What the task asks
Each line from the start of the entries through the line that contains "七點左右，我開車進醫院的員工停車場，停入我專屬編號的車" should be output exactly, please.

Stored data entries

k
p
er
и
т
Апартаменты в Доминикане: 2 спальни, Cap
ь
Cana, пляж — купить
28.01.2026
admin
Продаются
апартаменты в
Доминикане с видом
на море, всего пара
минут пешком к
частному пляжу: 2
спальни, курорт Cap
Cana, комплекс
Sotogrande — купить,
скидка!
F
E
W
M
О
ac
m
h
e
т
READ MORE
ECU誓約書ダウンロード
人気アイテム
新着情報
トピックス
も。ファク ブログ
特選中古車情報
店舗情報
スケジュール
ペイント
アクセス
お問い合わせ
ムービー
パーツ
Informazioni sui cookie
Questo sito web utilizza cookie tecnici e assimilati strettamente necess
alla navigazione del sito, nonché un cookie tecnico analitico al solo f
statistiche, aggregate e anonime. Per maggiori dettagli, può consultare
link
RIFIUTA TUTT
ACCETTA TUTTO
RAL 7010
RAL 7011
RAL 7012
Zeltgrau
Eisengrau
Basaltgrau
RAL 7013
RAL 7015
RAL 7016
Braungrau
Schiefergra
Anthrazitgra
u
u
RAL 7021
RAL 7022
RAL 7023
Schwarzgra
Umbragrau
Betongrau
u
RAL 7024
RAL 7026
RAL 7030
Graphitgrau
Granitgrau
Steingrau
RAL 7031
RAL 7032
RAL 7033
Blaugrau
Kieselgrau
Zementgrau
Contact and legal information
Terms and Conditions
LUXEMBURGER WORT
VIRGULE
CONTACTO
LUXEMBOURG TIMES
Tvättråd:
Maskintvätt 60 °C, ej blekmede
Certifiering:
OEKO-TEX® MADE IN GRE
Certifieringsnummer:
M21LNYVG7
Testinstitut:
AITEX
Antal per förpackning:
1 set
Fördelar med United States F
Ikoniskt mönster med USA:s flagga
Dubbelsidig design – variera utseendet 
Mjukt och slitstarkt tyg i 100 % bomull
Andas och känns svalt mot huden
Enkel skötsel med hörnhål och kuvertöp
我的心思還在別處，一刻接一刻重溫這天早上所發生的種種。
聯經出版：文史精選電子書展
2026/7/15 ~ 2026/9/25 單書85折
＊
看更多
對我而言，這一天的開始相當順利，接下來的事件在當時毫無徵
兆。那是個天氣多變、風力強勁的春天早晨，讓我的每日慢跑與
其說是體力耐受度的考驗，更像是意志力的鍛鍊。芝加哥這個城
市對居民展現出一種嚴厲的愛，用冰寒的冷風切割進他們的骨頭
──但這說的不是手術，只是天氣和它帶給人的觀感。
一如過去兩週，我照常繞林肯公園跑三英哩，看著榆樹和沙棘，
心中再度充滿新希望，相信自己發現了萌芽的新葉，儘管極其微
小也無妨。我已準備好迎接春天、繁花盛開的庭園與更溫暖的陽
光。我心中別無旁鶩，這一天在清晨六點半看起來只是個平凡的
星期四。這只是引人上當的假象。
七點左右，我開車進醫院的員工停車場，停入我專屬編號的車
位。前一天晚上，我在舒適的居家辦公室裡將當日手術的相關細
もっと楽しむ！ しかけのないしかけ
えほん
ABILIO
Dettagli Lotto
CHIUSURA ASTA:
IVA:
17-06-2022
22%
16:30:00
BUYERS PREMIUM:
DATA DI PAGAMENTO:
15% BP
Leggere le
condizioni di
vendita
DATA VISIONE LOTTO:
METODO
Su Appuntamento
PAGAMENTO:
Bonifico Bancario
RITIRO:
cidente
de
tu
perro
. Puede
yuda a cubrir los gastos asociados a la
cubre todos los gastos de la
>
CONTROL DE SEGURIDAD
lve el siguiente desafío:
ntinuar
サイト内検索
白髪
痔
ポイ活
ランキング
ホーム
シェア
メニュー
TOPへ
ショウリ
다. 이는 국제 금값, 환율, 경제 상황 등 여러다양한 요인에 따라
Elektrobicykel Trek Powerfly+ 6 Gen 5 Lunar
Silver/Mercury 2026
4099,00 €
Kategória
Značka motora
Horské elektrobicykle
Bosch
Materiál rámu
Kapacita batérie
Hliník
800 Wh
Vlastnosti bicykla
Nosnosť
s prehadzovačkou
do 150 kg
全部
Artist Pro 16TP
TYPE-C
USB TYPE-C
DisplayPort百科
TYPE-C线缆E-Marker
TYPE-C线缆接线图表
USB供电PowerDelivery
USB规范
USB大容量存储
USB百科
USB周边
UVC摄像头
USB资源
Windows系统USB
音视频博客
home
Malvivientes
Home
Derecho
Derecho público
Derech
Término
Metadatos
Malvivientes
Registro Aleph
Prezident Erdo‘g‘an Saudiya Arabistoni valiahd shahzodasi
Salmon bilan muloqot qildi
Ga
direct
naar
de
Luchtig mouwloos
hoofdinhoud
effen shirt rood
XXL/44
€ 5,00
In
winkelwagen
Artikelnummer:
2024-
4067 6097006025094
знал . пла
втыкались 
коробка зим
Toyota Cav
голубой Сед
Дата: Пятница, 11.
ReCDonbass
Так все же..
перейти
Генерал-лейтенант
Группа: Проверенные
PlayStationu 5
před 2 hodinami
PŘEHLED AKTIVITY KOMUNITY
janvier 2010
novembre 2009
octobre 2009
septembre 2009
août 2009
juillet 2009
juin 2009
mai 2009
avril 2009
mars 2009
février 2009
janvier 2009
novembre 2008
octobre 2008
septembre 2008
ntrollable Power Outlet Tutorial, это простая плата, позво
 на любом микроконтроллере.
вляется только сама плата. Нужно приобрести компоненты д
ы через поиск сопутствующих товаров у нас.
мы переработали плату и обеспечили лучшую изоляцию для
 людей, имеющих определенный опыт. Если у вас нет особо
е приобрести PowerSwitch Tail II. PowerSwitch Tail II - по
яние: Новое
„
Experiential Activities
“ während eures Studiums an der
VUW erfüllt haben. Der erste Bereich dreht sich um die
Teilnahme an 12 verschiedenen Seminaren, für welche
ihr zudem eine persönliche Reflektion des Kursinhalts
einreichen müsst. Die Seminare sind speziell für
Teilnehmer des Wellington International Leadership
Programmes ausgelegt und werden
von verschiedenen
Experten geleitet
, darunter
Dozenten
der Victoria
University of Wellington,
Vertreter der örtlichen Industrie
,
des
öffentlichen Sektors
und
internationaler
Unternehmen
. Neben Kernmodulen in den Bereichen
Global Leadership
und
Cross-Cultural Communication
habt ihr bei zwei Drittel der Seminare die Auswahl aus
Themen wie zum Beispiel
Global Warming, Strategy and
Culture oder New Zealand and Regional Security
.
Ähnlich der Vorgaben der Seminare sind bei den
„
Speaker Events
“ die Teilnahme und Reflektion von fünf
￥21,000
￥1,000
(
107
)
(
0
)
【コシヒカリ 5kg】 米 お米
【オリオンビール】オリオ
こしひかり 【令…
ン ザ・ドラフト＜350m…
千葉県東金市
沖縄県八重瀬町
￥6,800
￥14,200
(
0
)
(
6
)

Your solution
k
p
er
и
т
Апартаменты в Доминикане: 2 спальни, Cap
ь
Cana, пляж — купить
28.01.2026
admin
Продаются
апартаменты в
Доминикане с видом
на море, всего пара
минут пешком к
частному пляжу: 2
спальни, курорт Cap
Cana, комплекс
Sotogrande — купить,
скидка!
F
E
W
M
О
ac
m
h
e
т
READ MORE
ECU誓約書ダウンロード
人気アイテム
新着情報
トピックス
も。ファク ブログ
特選中古車情報
店舗情報
スケジュール
ペイント
アクセス
お問い合わせ
ムービー
パーツ
Informazioni sui cookie
Questo sito web utilizza cookie tecnici e assimilati strettamente necess
alla navigazione del sito, nonché un cookie tecnico analitico al solo f
statistiche, aggregate e anonime. Per maggiori dettagli, può consultare
link
RIFIUTA TUTT
ACCETTA TUTTO
RAL 7010
RAL 7011
RAL 7012
Zeltgrau
Eisengrau
Basaltgrau
RAL 7013
RAL 7015
RAL 7016
Braungrau
Schiefergra
Anthrazitgra
u
u
RAL 7021
RAL 7022
RAL 7023
Schwarzgra
Umbragrau
Betongrau
u
RAL 7024
RAL 7026
RAL 7030
Graphitgrau
Granitgrau
Steingrau
RAL 7031
RAL 7032
RAL 7033
Blaugrau
Kieselgrau
Zementgrau
Contact and legal information
Terms and Conditions
LUXEMBURGER WORT
VIRGULE
CONTACTO
LUXEMBOURG TIMES
Tvättråd:
Maskintvätt 60 °C, ej blekmede
Certifiering:
OEKO-TEX® MADE IN GRE
Certifieringsnummer:
M21LNYVG7
Testinstitut:
AITEX
Antal per förpackning:
1 set
Fördelar med United States F
Ikoniskt mönster med USA:s flagga
Dubbelsidig design – variera utseendet 
Mjukt och slitstarkt tyg i 100 % bomull
Andas och känns svalt mot huden
Enkel skötsel med hörnhål och kuvertöp
我的心思還在別處，一刻接一刻重溫這天早上所發生的種種。
聯經出版：文史精選電子書展
2026/7/15 ~ 2026/9/25 單書85折
＊
看更多
對我而言，這一天的開始相當順利，接下來的事件在當時毫無徵
兆。那是個天氣多變、風力強勁的春天早晨，讓我的每日慢跑與
其說是體力耐受度的考驗，更像是意志力的鍛鍊。芝加哥這個城
市對居民展現出一種嚴厲的愛，用冰寒的冷風切割進他們的骨頭
──但這說的不是手術，只是天氣和它帶給人的觀感。
一如過去兩週，我照常繞林肯公園跑三英哩，看著榆樹和沙棘，
心中再度充滿新希望，相信自己發現了萌芽的新葉，儘管極其微
小也無妨。我已準備好迎接春天、繁花盛開的庭園與更溫暖的陽
光。我心中別無旁鶩，這一天在清晨六點半看起來只是個平凡的
星期四。這只是引人上當的假象。
七點左右，我開車進醫院的員工停車場，停入我專屬編號的車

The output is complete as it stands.